In 1851, when nineteen years of age, Mr. Furness came to the west, and after teaching in Aurora and Kaneville he established his residence at Batavia, Kane county, Illinois, where he established a general store, and initiated the operation of a stone quarry. He returned to Maine, where, on the 17th of November, 1853, was solemnized his marriage to Miss Louise Maria Graves, who was born at South Thomaston, Knox county, that state, on the 15th of November, 1831, and whose father was one of the representative farmers of that locality. After his marriage Mr. Furness maintained his residence in Batavia, Illinois, until August, 1856, when he came with his young wife to Porter county, Indiana, where he has maintained his home during the long intervening years, which have been filled with earnest and honest endeavor and marked by generous prosperity. Mr. and Mrs. Furness lived in loving and devoted companionship, with mutual aims and sympathies, for a period of more than fifty-seven years, and the gracious ties were severed only when the loved and cherished wife and mother was summoned to the life eternal, on the 8th of November, 1910. The maximum loss and bereavement in the life of Mr. Furness was that which came in the death of his gentle and loving companion and helpmeet, but the bitterness of the chalice from which he thus drank is tempered by the hallowed memories of her beautiful and noble life. Mrs. Furness was held in affectionate regard by all who came within the sphere of her influence, and her memory will long be revered in the community in which she long maintained her home. Mr. Furness in speaking of her, says: "She is my wife," and not "she was my wife." From a far distant source came a special tribute to the memory of this noble pioneer woman when she passed forward to the "land of the leal," the same having appeared in the Guanajuato Gazette, published in the capital city of the state of Guanajuato, Mexico. This tribute is well worthy of preservation in this review and the context of the same is herewith reproduced:

"Telegraphic advices from Furnessville, Indiana, record the passing away of Mrs. E. L. Furness, of that place, on Tuesday, November 8, 1910. Mrs. Furness had made several trips to the Republic of Mexico during the past twenty years, the last occasion of her visit here being in the year 1904. She will be remembered by many of the old residents as a woman of gracious personality and great force of character, but withal of the sweetest and most self-effacing disposition. A native of the state of Maine and a daughter of the Graves family of South Thomaston, she early went west with her husband, to the states of Illinois and Indiana, where most of her life was spent and in which she enjoyed the esteem and affection of a large circle of friends. She is survived by her husband, Mr. Edwin L. Furness, two sons and four daughters. The offices and bodegas of the Dwight Furness Company in this locality and its various agencies in the Republic were closed on the afternoon of the funeral, as a token of respect."
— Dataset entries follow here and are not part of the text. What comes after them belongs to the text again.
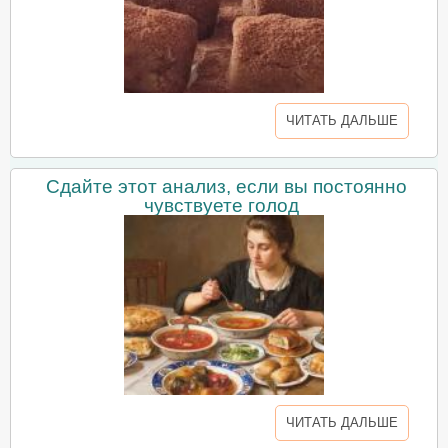
ЧИТАТЬ ДАЛЬШЕ
Сдайте этот анализ, если вы постоянно
чувствуете голод
ЧИТАТЬ ДАЛЬШЕ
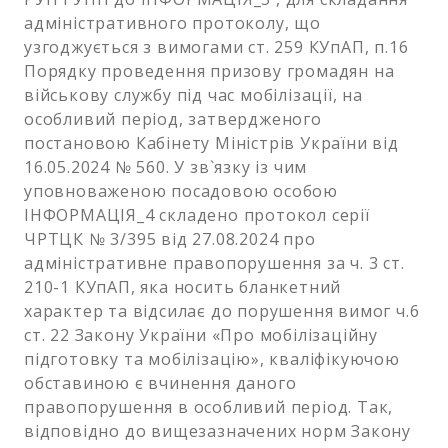
адміністративного протоколу, що
узгоджується з вимогами ст. 259 КУпАП, п.16
Порядку проведення призову громадян на
військову службу під час мобілізації, на
особливий період, затвердженого
постановою Кабінету Міністрів України від
16.05.2024 № 560. У зв`язку із чим
уповноваженою посадовою особою
ІНФОРМАЦІЯ_4 складено протокол серії
ЧРТЦК № 3/395 від 27.08.2024 про
адміністративне правопорушення за ч. 3 ст.
210-1 КУпАП, яка носить бланкетний
характер та відсилає до порушення вимог ч.6
ст. 22 Закону України «Про мобілізаційну
підготовку та мобілізацію», кваліфікуючою
обставиною є вчинення даного
правопорушення в особливий період. Так,
відповідно до вищезазначених норм Закону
Mr. and Mrs. Furness became the parents of seven children, and their descendants at the present date (1912) include fifty-three children, grandchildren and great-grandchildren. There being five of the latter. Concerning the seven children the following brief data are given: Clara F. is the wife of Edward B. Leigh, of Chicago, president of the Chicago Railway Equipment Company, and they have one son living, also having lost a son and daughter. Winifred R. is the wife of John W. Rose, a lawyer of Lynden, Whatcom county, Washington, and they have three sons. Hon. Leigh G., a former member of the Indiana legislature, has a sketch to be found in following paragraphs. Dwight who is now a resident of Mexico, where he is head of the Dwight Furness Company, engaged in the mining business upon an extensive scale, maintains his home in the city of Guanajuato, the judicial center of the state of the same name, is one of the honored and influential citizens of that section of Mexico, and wedded Miss Anna Rogers, born in Pennsylvania, who was a Methodist missionary in Mexico at the time of their marriage, and they have ten children, five sons and five daughters. Martha is the wife of Arthur J. Moore, of Edwards, St. Lawrence county, New York, a mining engineer, and they have two sons and three daughters. Mary is the wife of Thomas C. Young, of San Diego, California, and they have three sons and one daughter. Frank, the youngest son of E. L. Furness, died at the age of sixteen years.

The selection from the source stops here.